In the event that the university strikes, there is the possibility that some classes and exams will be extended into May. This has many students concerned not only with the impact that the strike will have on their academic schedule, but also on their summer employment and travel plans.
“If classes were extended, I would have to ask my employer to wait for my return to Toronto. Because of the highly competitive process I went through to get this summer job, there is a real possibility that I would be passed over for the next choice candidate,” says Chris Kelly, a second-year Dalhousie student.
Stella Yip, a first-year Dalhousie student, expects to return home to Calgary for the summer months. While Yip believes that the strike is “worth it” for faculty, she is worried that there will be unforeseen costs associated with the strike.
“I wouldn’t be particularly upset about staying into May if my costs were covered. If they made me pay extra for my residence then I would be pretty upset about that, because that’s not my fault.”
|Negotiations at Dal|
Furthermore, Yip’s parents have already booked her return flight to Calgary. She is worried that she will have to reschedule her flight and pay cancellation fees.
Upper-year Dalhousie students living off campus are unsure of how the strike will affect their living situations. With many of their property leases terminating in May, there is a concern for those who are not renewing their current leases, and will be forced to find last-minute accommodations.
|Brandon Goulding discusses the reactions that
he and his peers have had to the possible strike.

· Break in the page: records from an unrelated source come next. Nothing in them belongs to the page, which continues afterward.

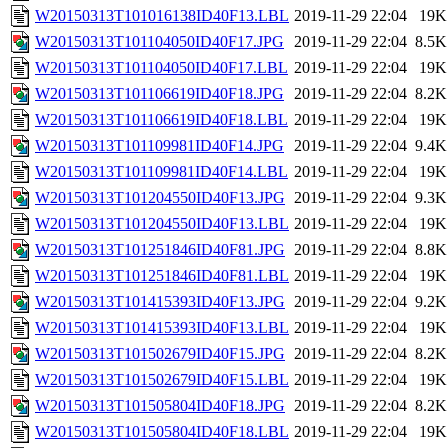
W20150313T101016138ID40F13.LBL
2019-11-29 22:04
19K
W20150313T101104050ID40F17.JPG
2019-11-29 22:04
8.5K
W20150313T101104050ID40F17.LBL
2019-11-29 22:04
19K
W20150313T101106619ID40F18.JPG
2019-11-29 22:04
8.2K
W20150313T101106619ID40F18.LBL
2019-11-29 22:04
19K
W20150313T101109981ID40F14.JPG
2019-11-29 22:04
9.4K
W20150313T101109981ID40F14.LBL
2019-11-29 22:04
19K
W20150313T101204550ID40F13.JPG
2019-11-29 22:04
9.3K
W20150313T101204550ID40F13.LBL
2019-11-29 22:04
19K
W20150313T101251846ID40F81.JPG
2019-11-29 22:04
8.8K
W20150313T101251846ID40F81.LBL
2019-11-29 22:04
19K
W20150313T101415393ID40F13.JPG
2019-11-29 22:04
9.2K
W20150313T101415393ID40F13.LBL
2019-11-29 22:04
19K
W20150313T101502679ID40F15.JPG
2019-11-29 22:04
8.2K
W20150313T101502679ID40F15.LBL
2019-11-29 22:04
19K
W20150313T101505804ID40F18.JPG
2019-11-29 22:04
8.2K
W20150313T101505804ID40F18.LBL
2019-11-29 22:04
19K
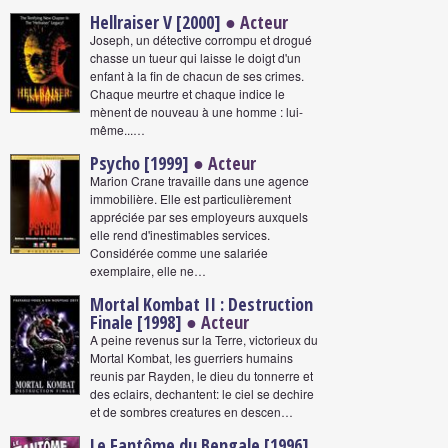
Hellraiser V [2000]
● Acteur
Joseph, un détective corrompu et drogué
chasse un tueur qui laisse le doigt d'un
enfant à la fin de chacun de ses crimes.
Chaque meurtre et chaque indice le
mènent de nouveau à une homme : lui-
même...…
Psycho [1999]
● Acteur
Marion Crane travaille dans une agence
immobilière. Elle est particulièrement
appréciée par ses employeurs auxquels
elle rend d'inestimables services.
Considérée comme une salariée
exemplaire, elle ne…
Mortal Kombat II : Destruction
Finale [1998]
● Acteur
A peine revenus sur la Terre, victorieux du
Mortal Kombat, les guerriers humains
reunis par Rayden, le dieu du tonnerre et
des eclairs, dechantent: le ciel se dechire
et de sombres creatures en descen…
Le Fantôme du Bengale [1996]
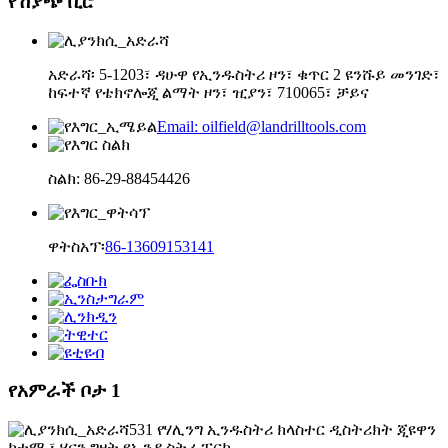
የሽያጭ ቢሮ
አድራሻ፡ 5-1203፣ ዳሁዋ የኢንዱስትሪ ዞን፣ ቁጥር 2 ዩንሹይ መንገድ፣
ከፍተኛ የቴክኖሎጂ ልማት ዞን፣ ዢያን፣ 710065፣ ቻይና
Email: oilfield@landrilltools.com
ስልክ: 86-29-88454426
ዋትስአፕ፡
86-13609153141
የአምራች ቦታ 1
531 የሃሊንግ ኢንዱስትሪ ክላስተር ዲስትሪክት ጂዩዋን
ከተማ ፣ ሄናን ግዛት የኢንዱስትሪ ፓርክ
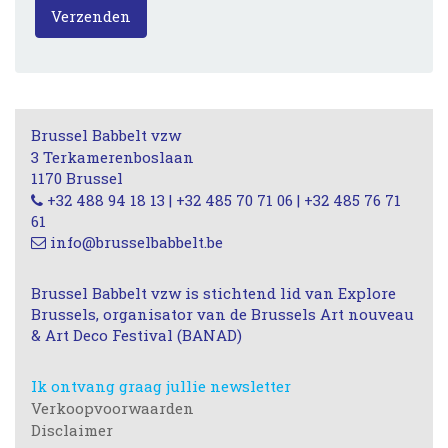
Verzenden
Brussel Babbelt vzw
3 Terkamerenboslaan
1170 Brussel
+32 488 94 18 13 | +32 485 70 71 06 | +32 485 76 71
61
info@brusselbabbelt.be
Brussel Babbelt vzw is stichtend lid van Explore
Brussels, organisator van de Brussels Art nouveau
& Art Deco Festival (BANAD)
Ik ontvang graag jullie newsletter
Verkoopvoorwaarden
Disclaimer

Some students living off campus endure long commutes into the city, and the faculty strike will only add to current frustrations regarding the transit strike. Since the transit strike’s inception, Dalhousie student Riley Jones has had to arrange his commute to school around his parents’ work schedules.
“Right now, it is hard enough as it is to get into the city. If classes got extended, it would mean a few more weeks of commuting into Halifax.”
According to the DSU website, “members of the DFA voted 83% in favour of giving their Executive a strike mandate.